In order to save/load a model with custom-defined layers, or a subclassed model,
you should overwrite the `get_config` and optionally `from_config` methods.
Additionally, you should use register the custom object so that Keras is aware of it.
**Custom functions**
Custom-defined functions (e.g. activation loss or initialization) do not need
a `get_config` method. The function name is sufficient for loading as long
as it is registered as a custom object.
**Loading the TensorFlow graph only**
It's possible to load the TensorFlow graph generated by the Keras. If you
do so, you won't need to provide any `custom_objects`. You can do so like
this:
"""
model.save("my_model")
tensorflow_graph = tf.saved_model.load("my_model")
x = np.random.uniform(size=(4, 32)).astype(np.float32)
predicted = tensorflow_graph(x).numpy()
"""
Note that this method has several drawbacks:
* For traceability reasons, you should always have access to the custom
objects that were used.
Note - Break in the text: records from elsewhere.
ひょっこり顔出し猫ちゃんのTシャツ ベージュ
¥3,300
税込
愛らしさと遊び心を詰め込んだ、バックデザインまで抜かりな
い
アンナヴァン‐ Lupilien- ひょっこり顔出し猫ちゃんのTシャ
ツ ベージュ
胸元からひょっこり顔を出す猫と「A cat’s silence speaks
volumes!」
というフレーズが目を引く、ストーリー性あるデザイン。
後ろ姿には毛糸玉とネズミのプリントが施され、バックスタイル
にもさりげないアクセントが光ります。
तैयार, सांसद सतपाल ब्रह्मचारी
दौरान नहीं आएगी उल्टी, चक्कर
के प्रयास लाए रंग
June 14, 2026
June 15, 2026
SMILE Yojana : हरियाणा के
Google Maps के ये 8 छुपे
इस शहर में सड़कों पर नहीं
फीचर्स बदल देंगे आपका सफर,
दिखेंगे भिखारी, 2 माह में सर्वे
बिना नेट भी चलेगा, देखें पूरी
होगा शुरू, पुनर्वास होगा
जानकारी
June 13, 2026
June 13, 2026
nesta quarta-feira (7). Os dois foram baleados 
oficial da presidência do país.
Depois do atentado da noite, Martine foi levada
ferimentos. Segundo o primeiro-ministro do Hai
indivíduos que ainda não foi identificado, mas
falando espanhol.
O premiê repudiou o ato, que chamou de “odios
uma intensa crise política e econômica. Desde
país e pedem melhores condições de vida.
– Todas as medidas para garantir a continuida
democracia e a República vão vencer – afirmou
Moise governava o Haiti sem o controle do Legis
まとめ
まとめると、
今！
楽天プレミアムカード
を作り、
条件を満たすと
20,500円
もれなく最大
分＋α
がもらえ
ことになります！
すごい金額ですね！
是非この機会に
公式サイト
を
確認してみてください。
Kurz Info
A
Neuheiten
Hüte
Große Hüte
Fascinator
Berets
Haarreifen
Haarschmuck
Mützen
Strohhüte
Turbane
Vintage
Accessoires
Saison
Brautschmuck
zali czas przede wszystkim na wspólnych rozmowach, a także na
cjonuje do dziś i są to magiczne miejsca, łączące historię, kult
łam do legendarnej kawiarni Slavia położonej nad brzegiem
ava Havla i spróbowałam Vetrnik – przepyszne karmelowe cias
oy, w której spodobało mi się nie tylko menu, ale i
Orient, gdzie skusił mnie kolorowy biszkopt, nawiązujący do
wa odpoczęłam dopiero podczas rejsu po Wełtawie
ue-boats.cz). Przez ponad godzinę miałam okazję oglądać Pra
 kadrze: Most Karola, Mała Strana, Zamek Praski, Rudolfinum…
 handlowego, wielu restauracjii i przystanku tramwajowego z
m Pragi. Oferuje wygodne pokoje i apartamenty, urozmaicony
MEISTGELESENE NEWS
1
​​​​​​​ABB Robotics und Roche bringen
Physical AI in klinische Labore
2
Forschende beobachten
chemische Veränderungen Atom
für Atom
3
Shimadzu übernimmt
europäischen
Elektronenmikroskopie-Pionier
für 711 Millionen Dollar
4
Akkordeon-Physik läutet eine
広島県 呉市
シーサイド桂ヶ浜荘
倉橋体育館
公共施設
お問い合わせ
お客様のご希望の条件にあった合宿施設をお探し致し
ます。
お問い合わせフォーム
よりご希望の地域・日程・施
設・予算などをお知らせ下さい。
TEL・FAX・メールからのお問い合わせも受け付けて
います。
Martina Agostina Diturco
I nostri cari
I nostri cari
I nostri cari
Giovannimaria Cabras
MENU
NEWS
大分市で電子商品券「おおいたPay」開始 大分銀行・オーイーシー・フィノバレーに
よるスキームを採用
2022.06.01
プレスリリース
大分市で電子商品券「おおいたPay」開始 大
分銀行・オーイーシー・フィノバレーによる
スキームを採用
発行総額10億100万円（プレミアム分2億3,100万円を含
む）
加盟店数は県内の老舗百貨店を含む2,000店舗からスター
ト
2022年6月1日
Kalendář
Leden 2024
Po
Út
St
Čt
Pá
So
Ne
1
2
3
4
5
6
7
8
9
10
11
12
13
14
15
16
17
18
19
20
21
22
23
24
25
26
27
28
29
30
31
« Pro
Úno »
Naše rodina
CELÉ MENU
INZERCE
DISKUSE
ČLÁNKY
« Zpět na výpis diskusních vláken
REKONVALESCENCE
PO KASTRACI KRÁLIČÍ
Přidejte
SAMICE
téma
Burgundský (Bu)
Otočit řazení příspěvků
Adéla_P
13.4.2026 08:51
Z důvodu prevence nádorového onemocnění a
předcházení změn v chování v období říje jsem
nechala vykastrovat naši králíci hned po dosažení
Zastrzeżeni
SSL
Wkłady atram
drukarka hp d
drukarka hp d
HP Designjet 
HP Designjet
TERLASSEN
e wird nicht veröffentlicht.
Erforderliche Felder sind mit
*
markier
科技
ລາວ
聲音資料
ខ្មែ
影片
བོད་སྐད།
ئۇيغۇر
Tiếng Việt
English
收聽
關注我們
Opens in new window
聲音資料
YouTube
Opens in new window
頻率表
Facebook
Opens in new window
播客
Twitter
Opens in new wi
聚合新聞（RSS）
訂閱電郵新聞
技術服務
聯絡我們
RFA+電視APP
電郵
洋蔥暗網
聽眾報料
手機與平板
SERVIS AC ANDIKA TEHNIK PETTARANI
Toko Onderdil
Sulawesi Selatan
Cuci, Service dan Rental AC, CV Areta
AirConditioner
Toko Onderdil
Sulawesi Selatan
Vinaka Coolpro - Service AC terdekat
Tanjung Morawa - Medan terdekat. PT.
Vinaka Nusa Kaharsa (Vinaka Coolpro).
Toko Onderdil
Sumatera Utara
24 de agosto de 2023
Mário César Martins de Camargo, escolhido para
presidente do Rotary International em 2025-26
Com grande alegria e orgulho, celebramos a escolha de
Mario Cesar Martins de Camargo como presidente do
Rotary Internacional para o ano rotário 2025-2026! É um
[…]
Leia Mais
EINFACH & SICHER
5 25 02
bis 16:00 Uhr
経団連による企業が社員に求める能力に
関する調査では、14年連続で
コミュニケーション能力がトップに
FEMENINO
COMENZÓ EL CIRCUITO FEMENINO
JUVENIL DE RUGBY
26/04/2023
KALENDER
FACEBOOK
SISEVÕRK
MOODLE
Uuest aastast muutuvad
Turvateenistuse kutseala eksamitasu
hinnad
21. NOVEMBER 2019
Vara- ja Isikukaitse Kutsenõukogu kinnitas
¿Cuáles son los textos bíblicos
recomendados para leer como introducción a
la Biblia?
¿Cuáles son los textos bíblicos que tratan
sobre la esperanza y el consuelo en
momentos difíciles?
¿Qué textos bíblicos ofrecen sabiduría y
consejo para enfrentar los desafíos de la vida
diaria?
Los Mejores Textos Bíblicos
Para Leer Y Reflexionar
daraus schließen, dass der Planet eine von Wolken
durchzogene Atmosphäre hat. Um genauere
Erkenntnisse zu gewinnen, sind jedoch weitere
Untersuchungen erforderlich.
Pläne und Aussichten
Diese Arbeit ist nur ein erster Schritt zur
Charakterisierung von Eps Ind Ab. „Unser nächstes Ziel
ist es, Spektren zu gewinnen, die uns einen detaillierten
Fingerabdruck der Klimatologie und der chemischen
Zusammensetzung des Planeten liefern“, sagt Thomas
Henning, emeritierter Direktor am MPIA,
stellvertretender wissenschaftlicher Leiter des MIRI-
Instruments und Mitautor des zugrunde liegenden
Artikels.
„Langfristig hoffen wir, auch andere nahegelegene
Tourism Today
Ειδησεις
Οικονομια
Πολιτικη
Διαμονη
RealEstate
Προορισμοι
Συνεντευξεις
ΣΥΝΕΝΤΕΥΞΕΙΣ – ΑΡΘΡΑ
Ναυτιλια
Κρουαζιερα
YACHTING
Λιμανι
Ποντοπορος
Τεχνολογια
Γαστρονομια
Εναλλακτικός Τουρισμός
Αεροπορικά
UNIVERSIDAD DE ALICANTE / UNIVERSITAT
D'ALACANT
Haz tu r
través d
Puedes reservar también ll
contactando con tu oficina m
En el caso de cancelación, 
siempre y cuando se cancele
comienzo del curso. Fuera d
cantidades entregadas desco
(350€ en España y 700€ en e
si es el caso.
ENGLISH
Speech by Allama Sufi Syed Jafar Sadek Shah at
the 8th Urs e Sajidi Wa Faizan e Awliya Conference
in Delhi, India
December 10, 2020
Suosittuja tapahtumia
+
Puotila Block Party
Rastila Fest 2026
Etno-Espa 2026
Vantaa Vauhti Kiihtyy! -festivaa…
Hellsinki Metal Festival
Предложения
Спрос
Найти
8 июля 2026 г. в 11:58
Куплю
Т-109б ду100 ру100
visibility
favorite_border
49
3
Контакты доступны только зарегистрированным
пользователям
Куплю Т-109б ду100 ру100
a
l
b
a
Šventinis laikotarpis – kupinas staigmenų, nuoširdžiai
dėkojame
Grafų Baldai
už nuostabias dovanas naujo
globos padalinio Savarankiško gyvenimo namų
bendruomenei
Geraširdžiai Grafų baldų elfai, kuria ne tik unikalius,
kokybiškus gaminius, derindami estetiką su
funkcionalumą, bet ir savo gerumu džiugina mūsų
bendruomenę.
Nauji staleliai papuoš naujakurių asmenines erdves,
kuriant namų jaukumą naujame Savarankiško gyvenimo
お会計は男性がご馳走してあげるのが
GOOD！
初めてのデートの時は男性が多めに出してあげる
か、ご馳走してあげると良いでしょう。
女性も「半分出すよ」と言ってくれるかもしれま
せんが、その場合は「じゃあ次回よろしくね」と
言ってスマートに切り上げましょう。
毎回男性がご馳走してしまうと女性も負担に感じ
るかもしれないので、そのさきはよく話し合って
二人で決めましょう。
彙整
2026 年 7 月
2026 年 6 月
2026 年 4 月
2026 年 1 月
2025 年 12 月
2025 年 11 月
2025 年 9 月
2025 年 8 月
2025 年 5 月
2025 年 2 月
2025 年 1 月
You wouldn't want to put in production a model
that you cannot re-create.
* The object returned by `tf.saved_model.load` isn't a Keras model. So it's
not as easy to use. For example, you won't have access to `.predict()` or `.fit()`
Even if its use is discouraged, it can help you if you're in a tight spot,
for example, if you lost the code of your custom objects or have issues
loading the model with `tf.keras.models.load_model()`.
You can find out more in
the [page about `tf.saved_model.load`](https://www.tensorflow.org/api_docs/python/tf/saved_model/load)
"""
"""
#### Defining the config methods
Specifications:
* `get_config` should return a JSON-serializable dictionary in order to be
compatible with the Keras architecture- and model-saving APIs.
* `from_config(config)` (`classmethod`) should return a new layer or model
object that is created from the config.
The default implementation returns `cls(**config)`.
**Example:**
"""
class CustomLayer(keras.layers.Layer):
def __init__(self, a):
self.var = tf.Variable(a, name="var_a")
def call(self, inputs, training=False):
if training:
return inputs * self.var
else:
return inputs
def get_config(self):
return {"a": self.var.numpy()}
# There's actually no need to define `from_config` here, since returning
# `cls(**config)` is the default behavior.
@classmethod
def from_config(cls, config):
return cls(**config)
layer = CustomLayer(5)
layer.var.assign(2)
serialized_layer = keras.layers.serialize(layer)
new_layer = keras.layers.deserialize(
serialized_layer, custom_objects={"CustomLayer": CustomLayer}
)
"""
#### Registering the custom object
Keras keeps a note of which class generated the config.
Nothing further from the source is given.